I also have fond memories of sitting on the back porch with a green 5-gallon bucket flipped upside down and covered with newspaper. I had a spoon in one hand, while holding down the fish with the other, and I would go to town scraping scales like it was nothing.
I always look high and low for fresh catfish, but more times than not, unless we go to the coast, or I catch it myself, I can only find farm raised here in the city. As I continue to share memories in the kitchen with my dad, it’s my hope you too are making memories in your kitchen.
Caveat emptor, which means “buyer beware” in Latin, the smell of any kind of fried fish can easily take over an entire house, so while frying be sure to have the range hood going, an open door, window or another form of ventilation to carry away the smell. If the weather is nice, my dad will go as far as frying the fish on the back patio, so it does not “smell up the house.”

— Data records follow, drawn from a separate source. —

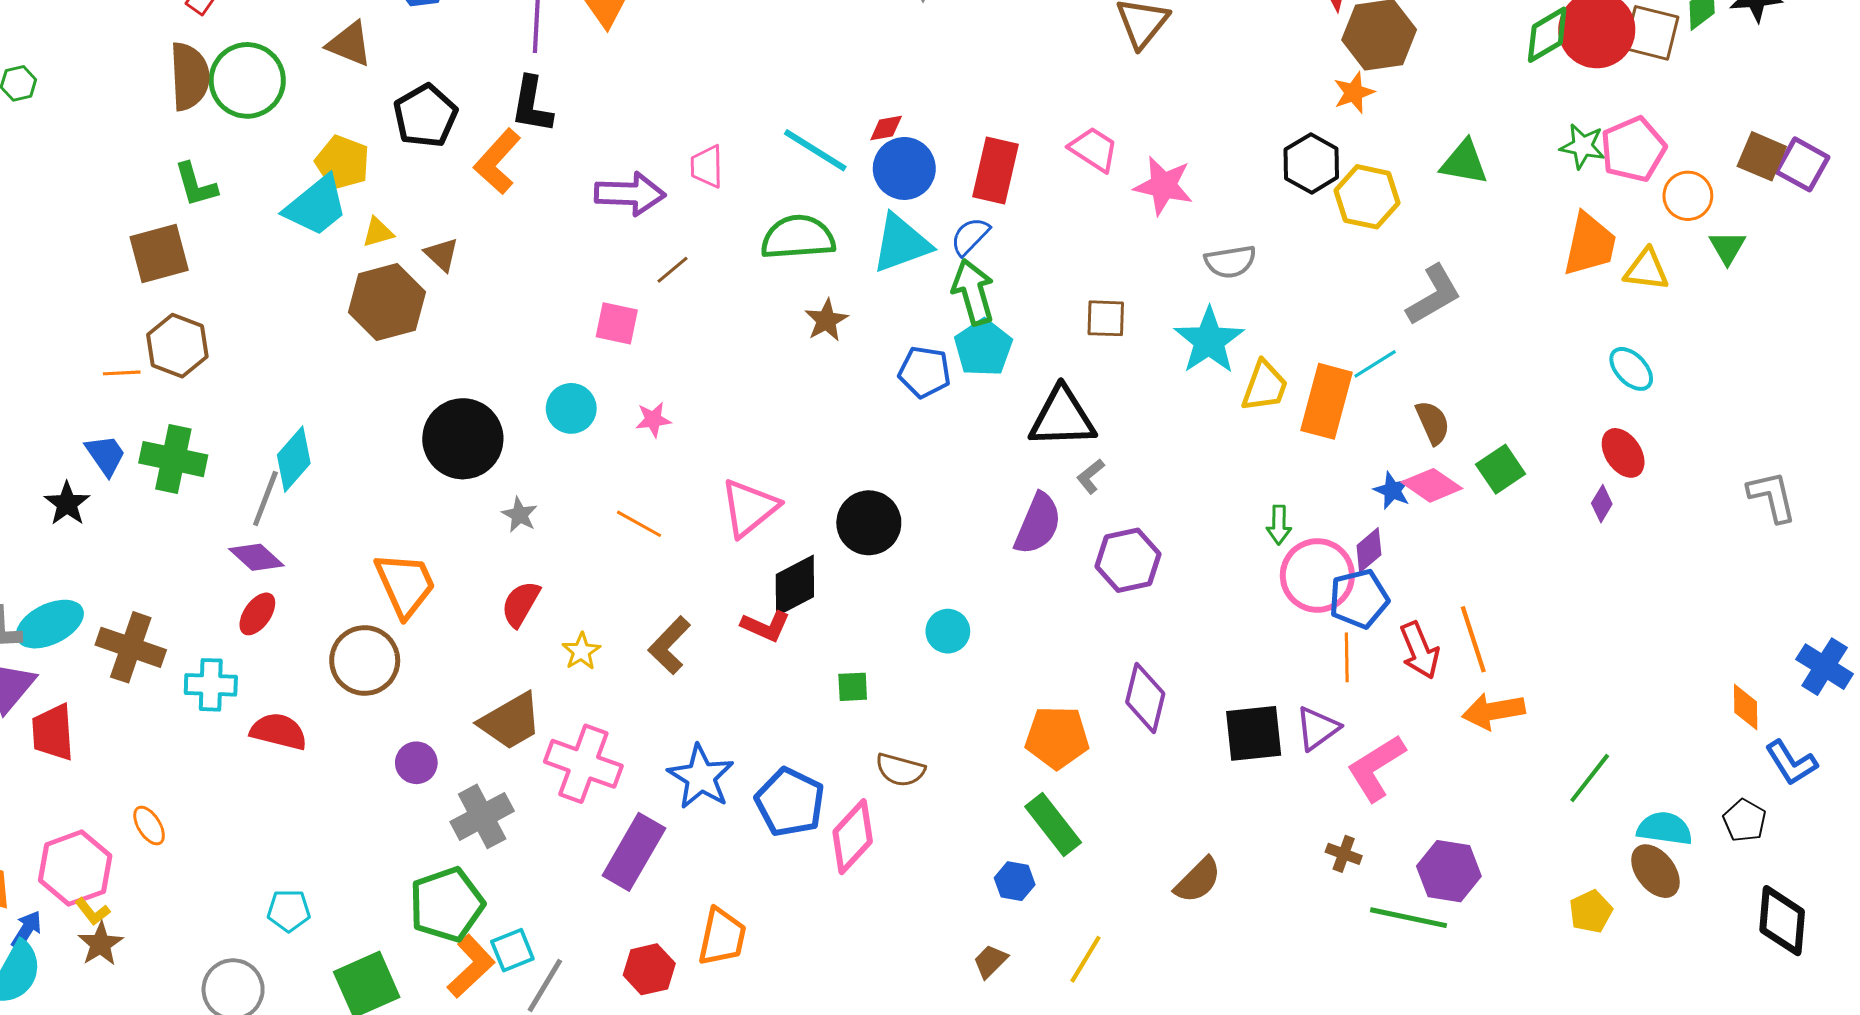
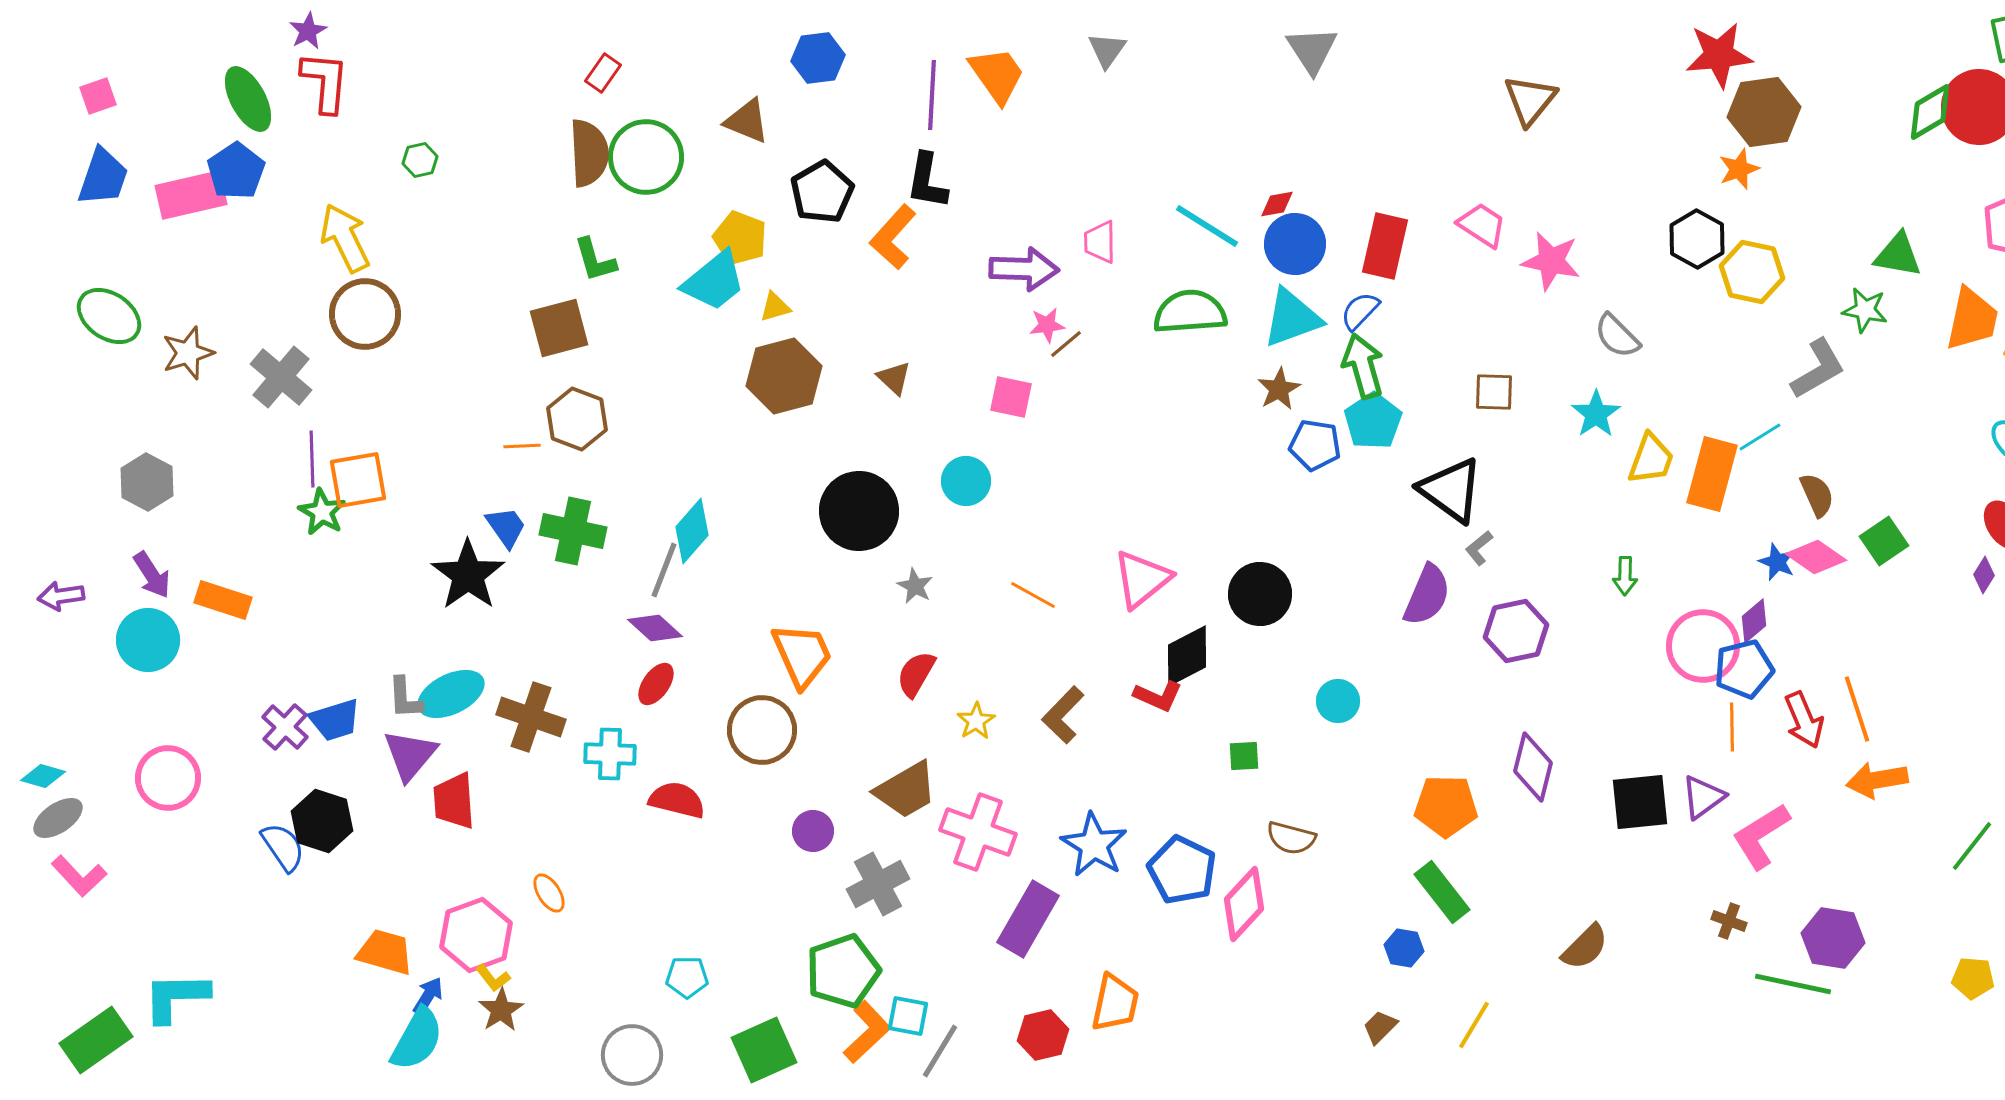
green star: (1583, 146) -> (1865, 310), moved
green triangle: (1464, 162) -> (1898, 255), moved
brown triangle: (442, 255) -> (894, 378), moved
gray semicircle: (1230, 262) -> (1617, 336), turned 54
brown star: (826, 320) -> (1279, 389), moved
cyan star: (1209, 341) -> (1596, 414), size x0.7
black triangle: (1062, 418) -> (1451, 490), turned 38
pink star: (653, 420) -> (1047, 325), moved
black star: (67, 504) -> (468, 575), size x1.6
green arrow: (1279, 525) -> (1625, 576), moved
yellow pentagon: (1591, 912) -> (1973, 978), turned 30
cyan square: (512, 950) -> (908, 1016), turned 33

Memorial Day is just around the corner and it’s never too late to start planning your menu. Make sure to add this fried fish, it will be the talk of the day. As an addition, I dropped hand cut french fries in the same seasoning mixture used for the fish and fried them as well. All of these items are best served immediately.
Craving more? Subscribe to Biscuits & Savvy and be the first to receive a fresh serving of content to your inbox. And stay in touch on Facebook, Twitter, Pinterest and Instagram for all of the latest updates.
Yields: 4-5 Servings
Prep Time: 15 Minutes
Cook Time: 15 Minutes
- 4-5 5-7 Oz Catfish Fillets
- 1 ½ Cups Yellow Corn Meal
- 2 Tbsp All Purpose Flour
- 2 ½ tsp Baking Powder
- 1 tsp Kosher Salt
- 1 tsp Fresh Ground Black Pepper
- 1 tsp Garlic Powder
- ½ tsp Cayenne Pepper
- 1 tsp Cajun Seasoning
- 3 Cups (about) Vegetable or Canola Oil, adjust for your pan
- Rinse catfish, pat dry and set aside. Note: I always cut my pieces of fish in half lengthwise. If they’re larger fillets, I sometimes even cut them in half across the width, because they are so large.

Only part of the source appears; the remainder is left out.